Precious metals remained volatile as the breakdown in US-Iran negotiations kept safe-haven demand elevated, with traders also watching US PPI, domestic CPI/WPI inflation, crude oil and Federal Reserve speeches for direction. On the MCX, silver gained Rs 10,779, or nearly 5%, and gold rose Rs 2,972, or about 2% for the week; in global trade, Comex gold added $107.7, or 2.3%, and silver rose $3.56, or nearly 5%. Markets are likely to stay sensitive to West Asia developments and upcoming macro data, with higher oil prices reinforcing expectations that rates may stay unchanged.

Analysis

The market is pricing a classic geopolitics-plus-rates cocktail, but the second-order effect is that bullion is now behaving less like a pure hedge and more like a macro duration trade. If inflation prints stay sticky while Fed speakers resist easing, real yields can stay elevated enough to cap the upside in gold, even if headline risk keeps intraday volatility high.

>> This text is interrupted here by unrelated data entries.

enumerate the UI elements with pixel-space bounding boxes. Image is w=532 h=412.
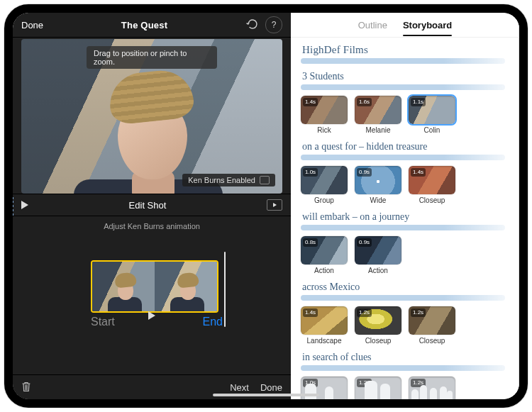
ken-burns-badge-text: Ken Burns Enabled [188,176,255,184]
split-grabber[interactable] [13,197,16,216]
clip-row: 1.0sWide1.2sMedium1.2sGroup [301,377,509,399]
play-button[interactable] [148,310,155,323]
next-button[interactable]: Next [230,382,249,393]
done-button[interactable]: Done [21,20,43,30]
end-label[interactable]: End [203,316,223,328]
clip-thumbnail[interactable]: 1.2s [355,377,401,399]
storyboard-scroll[interactable]: HighDef Films 3 Students1.4sRick1.6sMela… [291,37,519,399]
edit-shot-title: Edit Shot [28,200,267,211]
clip[interactable]: 1.0sGroup [301,166,348,204]
start-frame[interactable] [92,262,155,311]
ipad-device: Done The Quest ? Drag to position or pin… [4,4,528,408]
clip-label: Colin [424,126,440,134]
clip-thumbnail[interactable]: 1.2s [355,306,401,335]
right-tabs: Outline Storyboard [291,13,519,38]
project-name: HighDef Films [301,43,509,57]
clip[interactable]: 1.6sMelanie [355,96,401,134]
clip-thumbnail[interactable]: 1.4s [301,96,348,124]
clip-label: Landscape [307,337,342,345]
clip[interactable]: 0.8sAction [301,236,348,274]
clip-thumbnail[interactable]: 0.9s [355,166,401,194]
bottom-done-button[interactable]: Done [260,382,282,393]
divider-brush [301,292,509,302]
divider-brush [301,362,509,372]
clip-label: Group [314,196,334,204]
clip-thumbnail[interactable]: 1.2s [409,306,455,335]
clip-duration: 1.2s [357,308,372,317]
editor-topbar: Done The Quest ? [13,13,291,38]
end-frame[interactable] [155,262,217,311]
clip-label: Melanie [365,126,390,134]
clip-row: 1.4sRick1.6sMelanie1.1sColin [301,96,509,134]
clip-duration: 1.6s [357,98,372,106]
clip-thumbnail[interactable]: 1.6s [355,96,401,124]
ken-burns-subtitle: Adjust Ken Burns animation [13,216,291,230]
clip[interactable]: 1.2sCloseup [355,306,401,345]
clip-thumbnail[interactable]: 1.2s [409,377,455,399]
edit-shot-bar: Edit Shot [13,194,291,216]
clip[interactable]: 1.4sRick [301,96,348,134]
clip-label: Rick [317,126,331,134]
clip[interactable]: 1.2sGroup [409,377,455,399]
clip[interactable]: 1.2sMedium [355,377,401,399]
clip-duration: 1.1s [411,98,426,106]
trash-button[interactable] [21,381,31,394]
help-button[interactable]: ? [265,16,282,33]
clip-thumbnail[interactable]: 0.8s [301,236,348,265]
divider-brush [301,222,509,232]
undo-button[interactable] [245,18,260,33]
clip-thumbnail[interactable]: 1.1s [409,96,455,124]
ken-burns-editor: Start End [13,230,291,344]
clip-label: Action [314,267,334,274]
clip-duration: 1.4s [411,168,426,177]
start-label[interactable]: Start [91,316,115,328]
crop-icon [260,176,270,184]
clip-duration: 1.0s [303,168,318,177]
clip-duration: 1.4s [303,98,318,106]
clip-label: Closeup [365,337,392,345]
clip[interactable]: 1.2sCloseup [409,306,455,345]
silhouette-icon [355,377,401,399]
clip-label: Action [368,267,388,274]
clip-label: Closeup [419,337,445,345]
clip-label: Wide [370,196,387,204]
clip-duration: 0.8s [303,238,318,247]
project-title: The Quest [49,20,240,30]
silhouette-icon [409,377,455,399]
screen: Done The Quest ? Drag to position or pin… [13,13,519,399]
clip[interactable]: 0.9sWide [355,166,401,204]
ken-burns-frames[interactable] [91,260,218,313]
clip-row: 1.0sGroup0.9sWide1.4sCloseup [301,166,509,204]
clip-row: 0.8sAction0.9sAction [301,236,509,274]
clip-row: 1.4sLandscape1.2sCloseup1.2sCloseup [301,306,509,345]
storyboard-panel: Outline Storyboard HighDef Films 3 Stude… [291,13,519,399]
slideshow-button[interactable] [267,199,282,211]
editor-panel: Done The Quest ? Drag to position or pin… [13,13,291,399]
play-icon[interactable] [21,201,28,209]
tab-outline[interactable]: Outline [358,20,387,30]
clip-thumbnail[interactable]: 1.0s [301,166,348,194]
clip-duration: 0.9s [357,168,372,177]
clip-thumbnail[interactable]: 1.4s [409,166,455,194]
clip[interactable]: 1.1sColin [409,96,455,134]
clip[interactable]: 1.4sLandscape [301,306,348,345]
clip-thumbnail[interactable]: 1.4s [301,306,348,335]
clip-thumbnail[interactable]: 0.9s [355,236,401,265]
video-preview[interactable]: Drag to position or pinch to zoom. Ken B… [21,39,282,194]
home-indicator[interactable] [213,394,319,396]
playhead[interactable] [224,252,226,327]
divider-brush [301,55,509,65]
clip-duration: 1.4s [303,308,318,317]
clip[interactable]: 0.9sAction [355,236,401,274]
clip[interactable]: 1.4sCloseup [409,166,455,204]
ken-burns-badge[interactable]: Ken Burns Enabled [182,174,275,186]
divider-brush [301,82,509,91]
clip-label: Closeup [419,196,445,204]
preview-subject [52,66,194,194]
clip-duration: 0.9s [357,238,372,247]
clip-duration: 1.2s [411,308,426,317]
divider-brush [301,152,509,162]
gesture-hint: Drag to position or pinch to zoom. [87,46,217,69]
tab-storyboard[interactable]: Storyboard [403,20,452,30]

That makes the rally more fragile than the price action alone suggests: gold can grind higher on safe-haven demand, but sustained upside likely requires either a fresh oil shock or a clear deterioration in rate-cut expectations. Silver remains the more interesting expression because it has two engines: monetary hedging and industrial beta. The industrial leg is vulnerable if China data disappoints or if stronger dollar/rates pressure risk assets, so silver’s recent outperformance looks vulnerable to mean reversion unless manufacturing signals improve over the next 2-6 weeks. In other words, the gold/silver ratio still has room to compress only if growth data stabilizes; otherwise, silver is the first place to fade momentum on any de-escalation in West Asia. The key contrarian point is that the market may be overestimating how persistent geopolitical premium can be without a direct supply interruption. Negotiation headlines can support bullion for days, but unless crude materially reprices or sanctions/supply flows are altered, the premium tends to decay quickly once event risk passes. A benign inflation tape would likely be the real catalyst that breaks the current fragility by pulling nominal yields lower and reviving ETF/institutional buying, which is a cleaner driver than headline-driven safe-haven flows.